St. Clare is a fascinating case. Aware of the contradiction between Christianity and slavery but relying upon slavery for his income, he engages in a foppish cynicism and a casual atheism to avoid the conflict. Before he dies, however, he has begun to change. Under the influence of his dying daughter’s Christian idealism and Uncle Tom’s deep belief in God’s mercy, he arrives at a powerful social gospel. Here he is talking to his New England sister after the death of little Eva:
“My view of Christianity is such,” he added, “that I think no man can consistently profess it without throwing the whole weight of his being against this monstrous system of injustice that lies at the foundation of all our society; and, if need be, sacrificing himself in the battle. That is, I mean that I could not be a Christian otherwise, though I have certainly had intercourse with a great many enlightened and Christian people who did no such thing; and I confess that the apathy of religious people on this subject, their want of perception of wrongs that filled me with horror, have engendered in me more scepticism than any other thing.”
“If you knew all this,” said Miss Ophelia, “why didn’t you do it?”
“O, because I have had only that kind of benevolence which consists in lying on a sofa, and cursing the church and clergy for not being martyrs and confessors. One can see, you know, very easily, how others ought to be martyrs.”

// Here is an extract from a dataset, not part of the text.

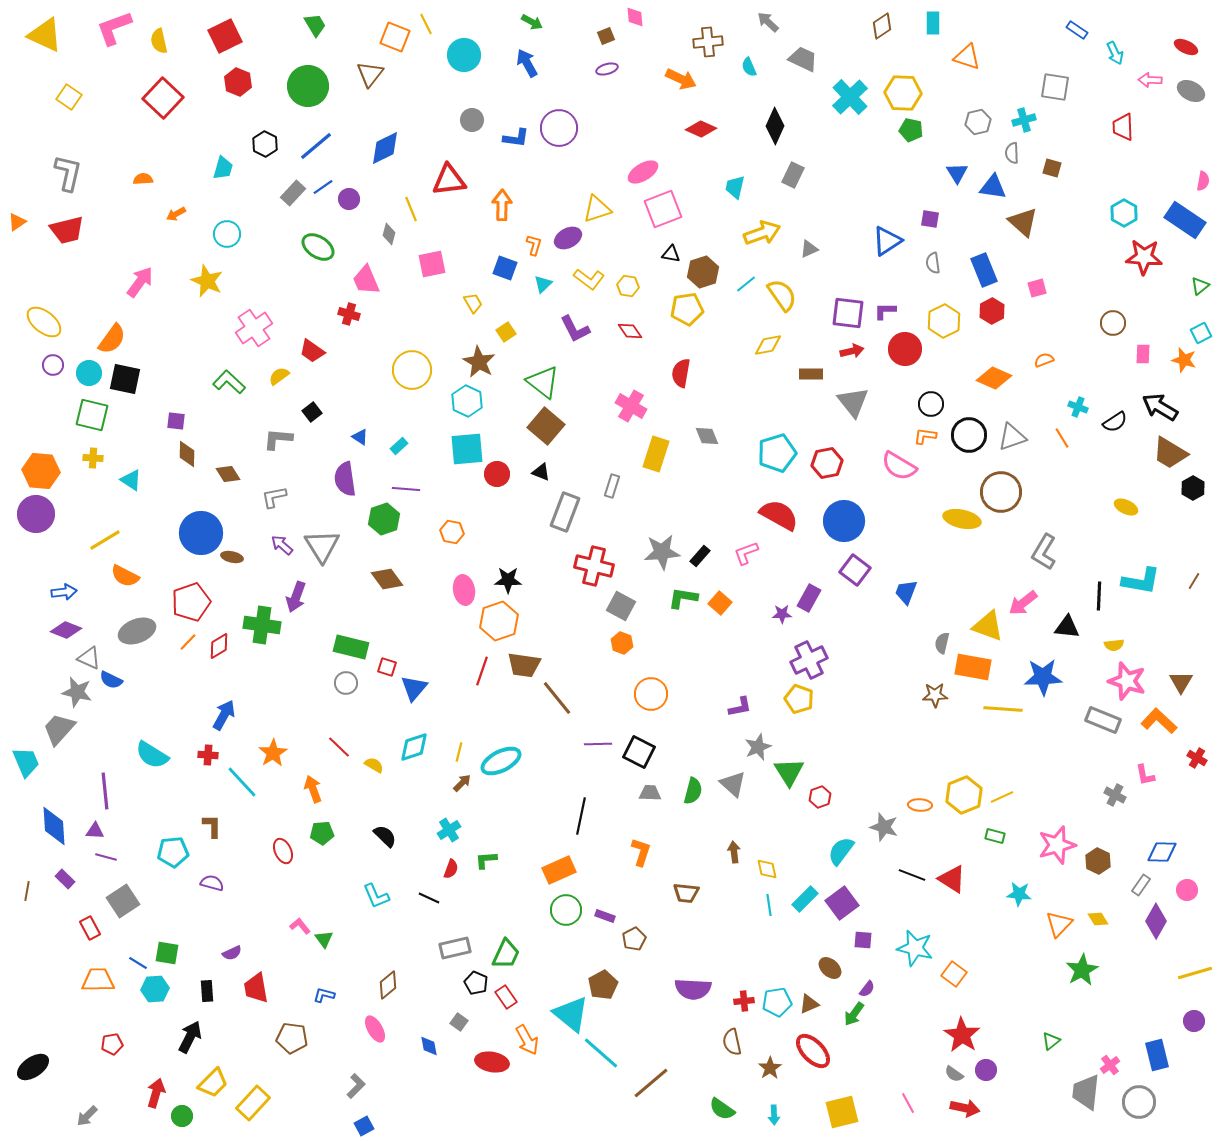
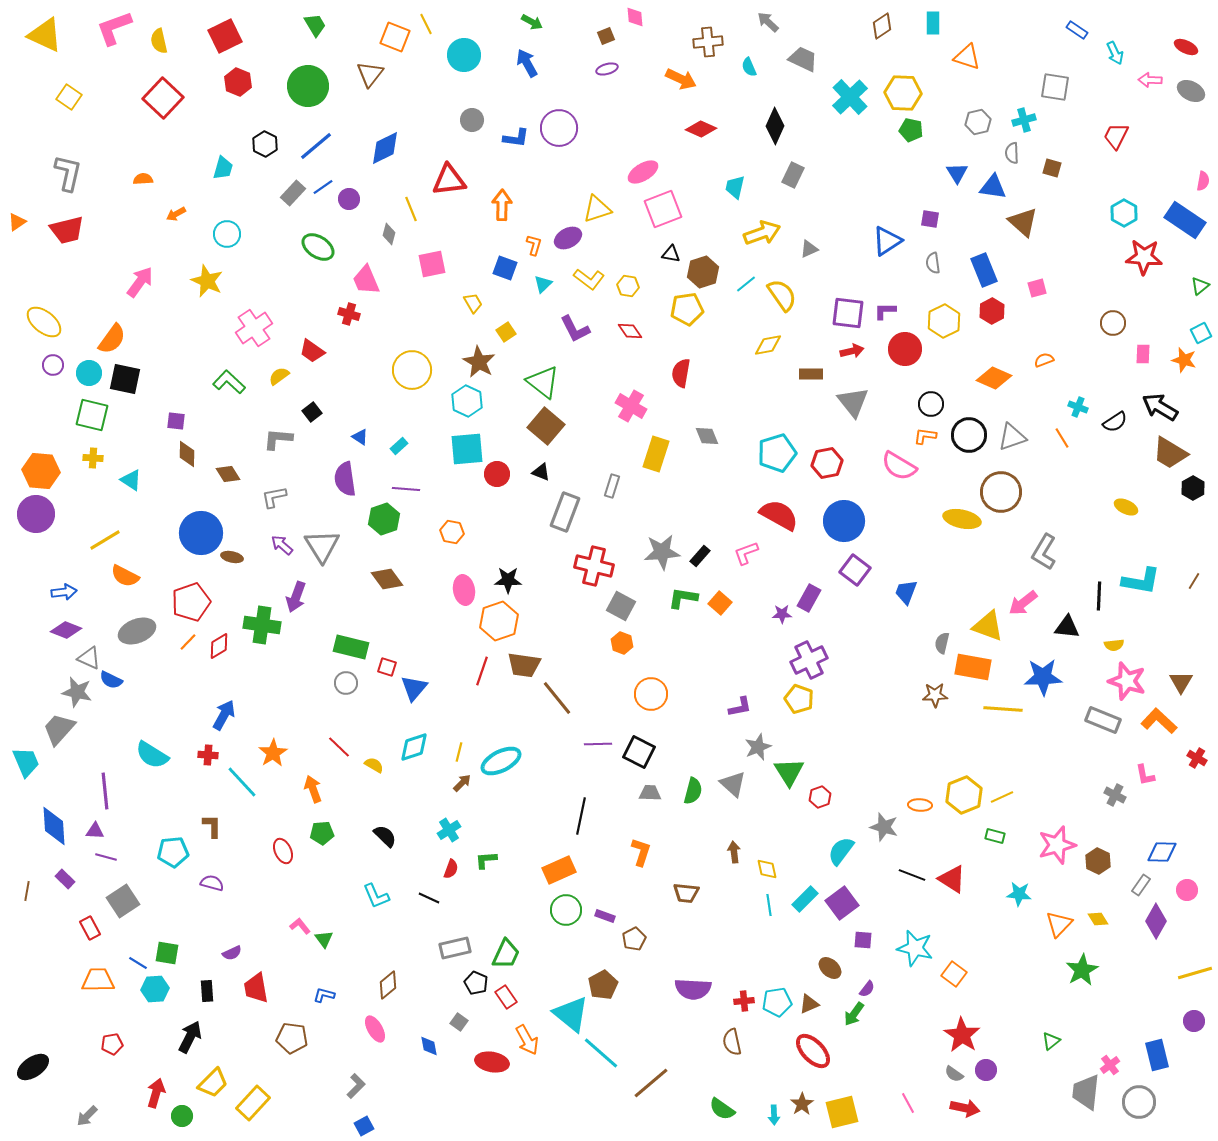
red trapezoid at (1123, 127): moved 7 px left, 9 px down; rotated 28 degrees clockwise
brown star at (770, 1068): moved 32 px right, 36 px down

“Well, are you going to do differently now?” said Miss Ophelia.
“God only knows the future,” said St. Clare. “I am braver than I was, because I have lost all [his daughter has died]; and he who has nothing to lose can afford all risks.”
And then St. Clare tells Ophelia what will be needed if freed slaves are to become productive Christian citizens. It’s interesting to look at his prescriptions as we celebrate the 50th anniversary of Lyndon Johnson’s war on poverty. He is calling for a massive society-wide effort, an end to racial prejudice, and a lot of money. People in the 1960s recognized these were necessary, but they have chosen to ignore it since.
But, suppose we [the southern slave owners] should rise up to-morrow and emancipate, who would educate these millions, and teach them how to use their freedom? They never would rise to do much among us. The fact is, we are too lazy and unpractical, ourselves, ever to give them much of an idea of that industry and energy which is necessary to form them into men. They will have to go north, where labor is the fashion, — the universal custom; and tell me, now, is there enough Christian philanthropy, among your northern states, to bear with the process of their education and elevation? You send thousands of dollars to foreign missions; but could you endure to have the heathen sent into your towns and villages, and give your time, and thoughts, and money, to raise them to the Christian standard? That’s what I want to know. If we emancipate, are you willing to educate? How many families, in your town, would take a negro man and woman, teach them, bear with them, and seek to make them Christians? How many merchants would take Adolph, if I wanted to make him a clerk; or mechanics, if I wanted him taught a trade? If I wanted to put Jane and Rosa to a school, how many schools are there in the northern states that would take them in? how many families that would board them? …You see, Cousin, I want justice done us. We are in a bad position. We are the more obvious oppressors of the negro; but the unchristian prejudice of the north is an oppressor almost equally severe.
Of course, progressives today would say “productive citizens” rather than Christians but otherwise would make a similar argument. If Martin Luther King were alive today, he would undoubtedly say, drawing on the gospel as he did so, that we’ve made progress but are not there yet.